Inappropriate use of whole number reasoning. 5 is bigger than 4 but 1/5 is smaller than ¼.

16. Fractions Composed of Unit Fractions
Fold your fraction strip to show ¾
How do you see this fraction as ‘unit fractions’?
5 min.

17. Looking at a Whole Arrange the open fraction strips in front of you.
Look at the thirds strip. How do you see the number 1 on this strip using unit fractions?
In pairs, practice stating the relationship between the whole and the number of unit fractions in that whole (e.g., 3/3 is three parts of size 1/3).
5 min

18. CCSS 3NF 1
Understand a fraction1/b as the quantity formed by 1 part when a whole is partitioned into b equal parts; understand a fraction a/b as the quantity formed by a parts of size 1/b.
How do you make sense of the language in
this standard connected to the previous activity?
10 min.

19. Extension of Unit Fraction Reasoning
Jason hiked 3/7 of the way around Devil’s Lake. Jenny hiked 3/5 of the way around the lake. Who hiked the farthest?
Use fraction strips and reasoning to explain your answer to this question.

20. Extension 2
Jim and Sarah each have a garden. The gardens are the same size. 5/6 of Jim’s garden is planted with corn. 7/8 of Sarah’s garden is planted with corn.
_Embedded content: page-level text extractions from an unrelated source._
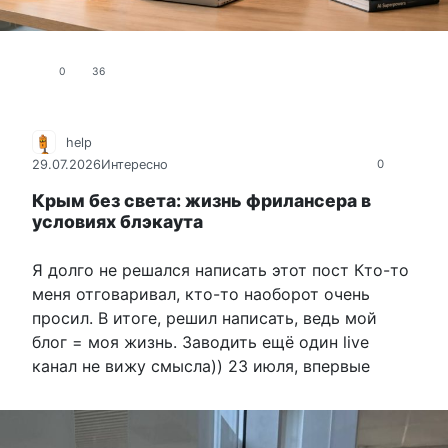
0
36
help
29.07.2026
Интересно
0
Крым без света: жизнь фрилансера в
условиях блэкаута
Я долго не решался написать этот пост Кто-то
меня отговаривал, кто-то наоборот очень
просил. В итоге, решил написать, ведь мой
блог = моя жизнь. Заводить ещё один live
канал не вижу смысла)) 23 июля, впервые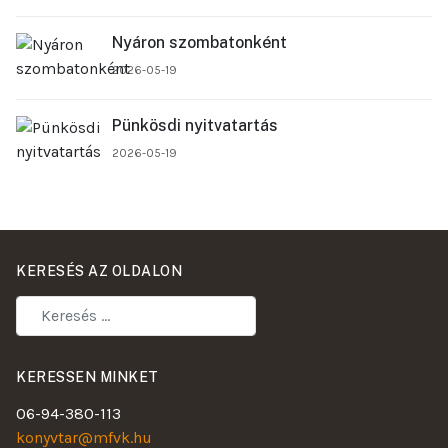
Nyáron szombatonként
2026-05-19
Pünkösdi nyitvatartás
2026-05-19
KERESÉS AZ OLDALON
KERESSEN MINKET
06-94-380-113
konyvtar@mfvk.hu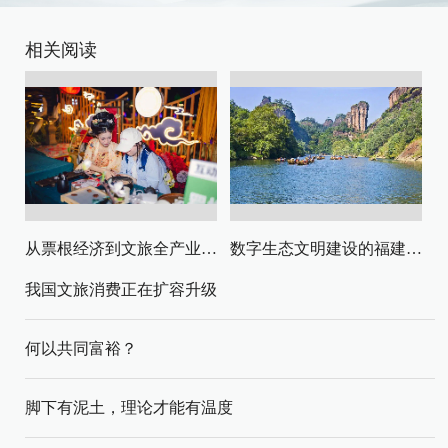
相关阅读
从票根经济到文旅全产业链升级
数字生态文明建设的福建路径与启示
我国文旅消费正在扩容升级
何以共同富裕？
脚下有泥土，理论才能有温度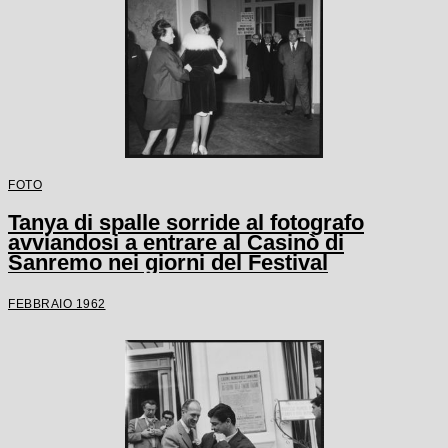
FOTO
Tanya di spalle sorride al fotografo
avviandosi a entrare al Casinò di
Sanremo nei giorni del Festival
FEBBRAIO 1962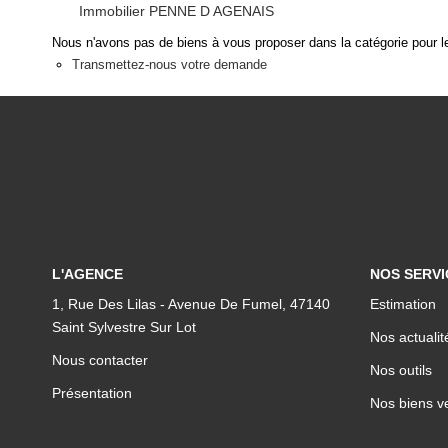
Immobilier PENNE D AGENAIS
Nous n'avons pas de biens à vous proposer dans la catégorie pour le
Transmettez-nous votre demande
L'AGENCE
NOS SERVI
1, Rue Des Lilas - Avenue De Fumel, 47140
Estimation
Saint Sylvestre Sur Lot
Nos actualit
Nous contacter
Nos outils
Présentation
Nos biens v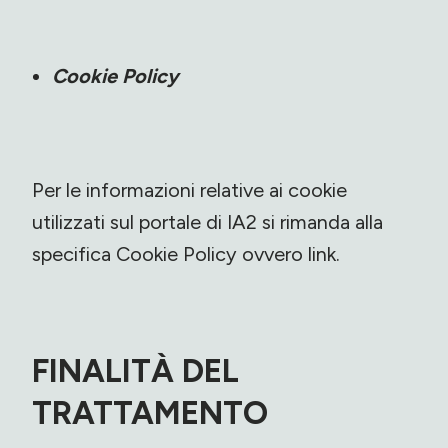
Cookie Policy
Per le informazioni relative ai cookie
utilizzati sul portale di IA2 si rimanda alla
specifica Cookie Policy ovvero
link
.
FINALITÀ DEL
TRATTAMENTO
Who has planted more corn in their garden?
Use fraction strips and reasoning to explain your answer to this question.

21. Slate Work
After your group discusses the answer to the problem, write on your slate the reasoning that you used to explain your answer.
Be sure your reasoning is connected to unit fractions and fraction strips.

22. Extension 3
Suzette ate 1 ½ cupcakes. Marybeth ate 9/8 cupcakes. Who ate more?
Use diagrams and words to explain your answer.
What are the student misconceptions?
Use slates.

23. Standards for Mathematical Practice
with mc cullum graphic. Discussions about which practices we saw/did today. How does clustering the practices help you with this discussion? 1,2,4,5 E Be explicit.

24. Let’s Rethink the Day We know we are successful when we can…
Clearly explain the mathematical content in 1G3, 2G3, and 3NF1 and be able to provide examples of the mathematics.
Depending on time either the participants engage in a discussion or there is a whole group discussion of big ideas from the day.